[YOUR INSTRUCTIONS] Starting from the line that contains "Comodidades del alojamiento", give back every line through the end of the listing exactly as written and no other line.

[DATA EXTRACT]
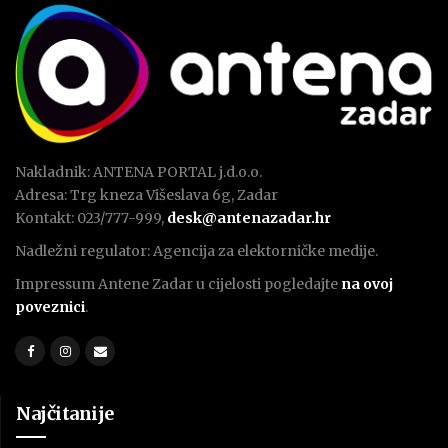
Nakladnik: ANTENA PORTAL j.d.o.o.
Adresa: Trg kneza Višeslava 6g, Zadar
Kontakt: 023/777-999,
desk@antenazadar.hr
Nadležni regulator: Agencija za elektorničke medije.
Impressum Antene Zadar u cijelosti pogledajte
na ovoj
poveznici
.
Najčitanije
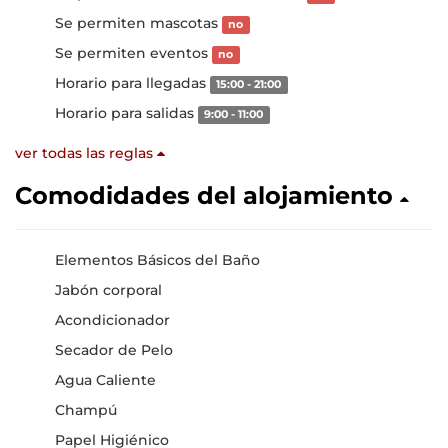
Se permiten mascotas
no
Se permiten eventos
no
Horario para llegadas
15:00 - 21:00
Horario para salidas
9:00 - 11:00
ver todas las reglas
Comodidades del alojamiento
Elementos Básicos del Baño
Jabón corporal
Acondicionador
Secador de Pelo
Agua Caliente
Champú
Papel Higiénico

[WRITTEN SOLUTION]
Comodidades del alojamiento
Elementos Básicos del Baño
Jabón corporal
Acondicionador
Secador de Pelo
Agua Caliente
Champú
Papel Higiénico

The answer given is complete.